- - Friday, June 5, 2015

If I lived in Mariupol, I’d be moving. The port city of approximately 500,000 people sits on the coast of the Sea of Azov in southeastern Ukraine. The front lines of the conflict between Ukrainian troops and the pro-Russian separatists are only a few miles away. The city has been shelled several times and residents fear a coming invasion as Ukrainian troops attempt to fortify the city’s borders to the east.

The problem is Mariupol sits in a very desirable place at the moment — right between the separatists and access to the Crimean Peninsula, which was annexed by Russia last year. As the ceasefire that was signed in Minsk in April slowly fades, Ukraine and the West fear the worst.

NATO has repeatedly warned that Russia is massing forces on its border with Ukraine. Severe fighting just broke out in Maryinka and Krasnohorivka, outside of Donetsk, along the central front lines. There are rumors of significant casualties on both sides. Ukrainian President Petro Poroshenko has warned of imminent all-out war with Russia.

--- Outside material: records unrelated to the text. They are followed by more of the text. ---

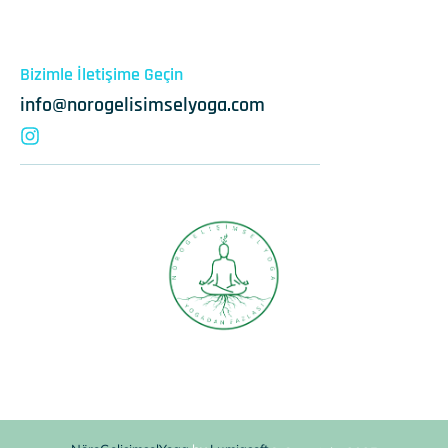
Bizimle İletişime Geçin
info@norogelisimselyoga.com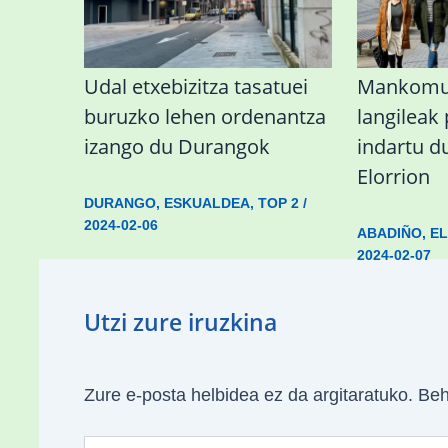
Udal etxebizitza tasatuei
Mankomun
buruzko lehen ordenantza
langileak
izango du Durangok
indartu d
Elorrion
DURANGO
,
ESKUALDEA
,
TOP 2
/
2024-02-06
ABADIÑO
,
E
2024-02-07
Utzi zure iruzkina
Zure e-posta helbidea ez da argitaratuko.
Beh
Type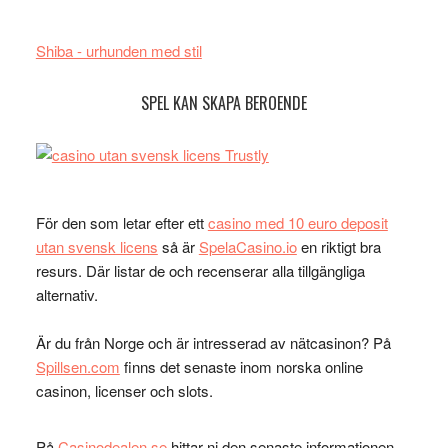
Shiba - urhunden med stil
SPEL KAN SKAPA BEROENDE
För den som letar efter ett
casino med 10 euro deposit
utan svensk licens
så är
SpelaCasino.io
en riktigt bra
resurs. Där listar de och recenserar alla tillgängliga
alternativ.
Är du från Norge och är intresserad av nätcasinon? På
Spillsen.com
finns det senaste inom norska online
casinon, licenser och slots.
På
Casinodealen.se
hittar ni den senaste informationen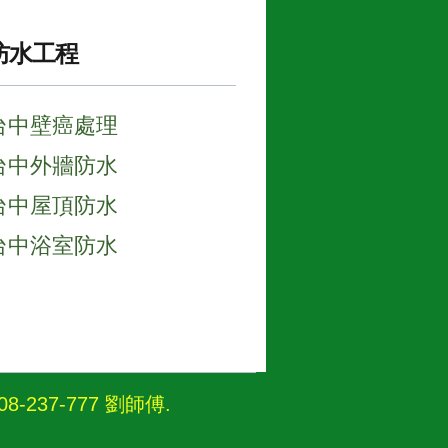
防水工程
台中壁癌處理
台中外牆防水
台中屋頂防水
台中浴室防水
237-777 劉師傅
.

Russia has no way of supplying the Crimean Peninsula from land. Everything must be done by sea and it is very expensive. Construction has started on a bridge over the Kerch Strait from mainland Russia to Crimea and is scheduled to be opened in 2019 to the public. However, a land bridge to Crimea along the southeastern Ukrainian coast must look very appetizing to the Kremlin. Enter Mariupol.

Interfax News recently reported, the speaker of the Federation Council (Russian parliament’s upper chamber), Valentina Matviyenko, said to legislators, referring to their upcoming recess, that “there might be a need to hold an additional session of the Federation Council. So I am asking you to not go far and remain in contact. If such a decision is made, we will inform you in a timely fashion.” This request, coincidentally, was made on the first day in some time that serious fighting erupted in East Ukraine. The last time Russian President Vladimir Putin called a special session of parliament was to obtain authorization to use military force in the neighboring country. It was rescinded a months later.

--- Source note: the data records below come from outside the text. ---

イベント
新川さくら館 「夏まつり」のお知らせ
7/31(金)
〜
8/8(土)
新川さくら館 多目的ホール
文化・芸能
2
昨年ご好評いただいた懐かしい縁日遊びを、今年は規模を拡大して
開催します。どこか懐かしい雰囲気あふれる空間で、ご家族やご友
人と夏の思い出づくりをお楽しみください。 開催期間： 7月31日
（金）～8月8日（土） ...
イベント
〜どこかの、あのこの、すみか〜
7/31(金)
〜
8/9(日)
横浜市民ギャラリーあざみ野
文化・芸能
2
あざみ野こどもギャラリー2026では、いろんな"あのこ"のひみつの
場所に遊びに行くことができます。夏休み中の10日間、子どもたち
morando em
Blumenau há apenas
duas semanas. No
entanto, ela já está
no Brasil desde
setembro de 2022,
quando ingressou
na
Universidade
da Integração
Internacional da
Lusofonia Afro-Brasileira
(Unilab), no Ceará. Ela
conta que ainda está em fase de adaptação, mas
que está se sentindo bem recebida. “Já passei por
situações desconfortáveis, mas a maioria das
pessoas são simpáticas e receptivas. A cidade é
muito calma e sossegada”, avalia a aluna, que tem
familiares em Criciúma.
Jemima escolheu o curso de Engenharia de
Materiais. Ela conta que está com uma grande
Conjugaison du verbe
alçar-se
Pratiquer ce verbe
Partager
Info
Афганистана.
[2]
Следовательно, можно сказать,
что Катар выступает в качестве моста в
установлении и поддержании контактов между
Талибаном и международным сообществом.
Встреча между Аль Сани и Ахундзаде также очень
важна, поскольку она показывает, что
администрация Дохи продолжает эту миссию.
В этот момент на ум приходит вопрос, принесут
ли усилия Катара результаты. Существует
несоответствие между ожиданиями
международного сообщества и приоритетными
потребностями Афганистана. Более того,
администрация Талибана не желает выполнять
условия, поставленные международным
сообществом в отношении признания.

Mr. Putin likely knows he has 20 months to get what he wants before a new U.S. president is sworn into office. Mr. Putin, and the world, are very aware that President Obama will not get involved in a European conflict in Ukraine. Without the United States, NATO will not get involved either. The clock is ticking.

Yesterday, Kremlin spokesman Dmitry Peskov avoided directly answering when asked if Putin would use an emergency session of the Duma to obtain authorization to use military force in Ukraine. “The president may use any of his constitutional rights. That’s his right,” he was quoted as saying by Russian media. Other Kremlin sources have denied Russia is intending to cross the border in an overt invasion and that the request for legislators to remain close is simply for administrative reasons.

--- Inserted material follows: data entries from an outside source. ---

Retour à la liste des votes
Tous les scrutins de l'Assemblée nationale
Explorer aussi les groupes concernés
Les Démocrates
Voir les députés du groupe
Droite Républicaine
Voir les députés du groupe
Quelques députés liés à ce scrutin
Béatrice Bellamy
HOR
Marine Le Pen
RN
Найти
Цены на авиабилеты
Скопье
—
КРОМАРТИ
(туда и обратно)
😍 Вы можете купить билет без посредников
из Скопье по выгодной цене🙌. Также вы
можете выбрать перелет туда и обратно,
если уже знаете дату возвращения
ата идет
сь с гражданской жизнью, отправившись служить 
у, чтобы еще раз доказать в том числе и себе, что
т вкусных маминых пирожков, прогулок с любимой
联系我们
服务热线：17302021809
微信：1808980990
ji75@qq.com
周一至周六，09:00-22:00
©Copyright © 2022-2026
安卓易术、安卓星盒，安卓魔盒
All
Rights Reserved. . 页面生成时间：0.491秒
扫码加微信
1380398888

I think Mr. Putin has decided that he wants this land bridge. I think he will take it. I think he is just waiting for the appropriate stars to line up on the geopolitical stage. Today Moscow rebuffed an olive branch from the German government to consider allowing Russia back into the G7. Russia stated a desire to further cement gains with emerging market countries such as China, India, and others, rather than cozy back up with the West.

Russia believes it has an historical right to control this territory. Mr. Putin famously told George W. Bush that Ukraine was not worth worrying about because it wasn’t even a country. This belief is procreated throughout social media channels from the separatist movement in Donetsk.

I think the only questions remaining are when will the Red Army move and what will the West do about it.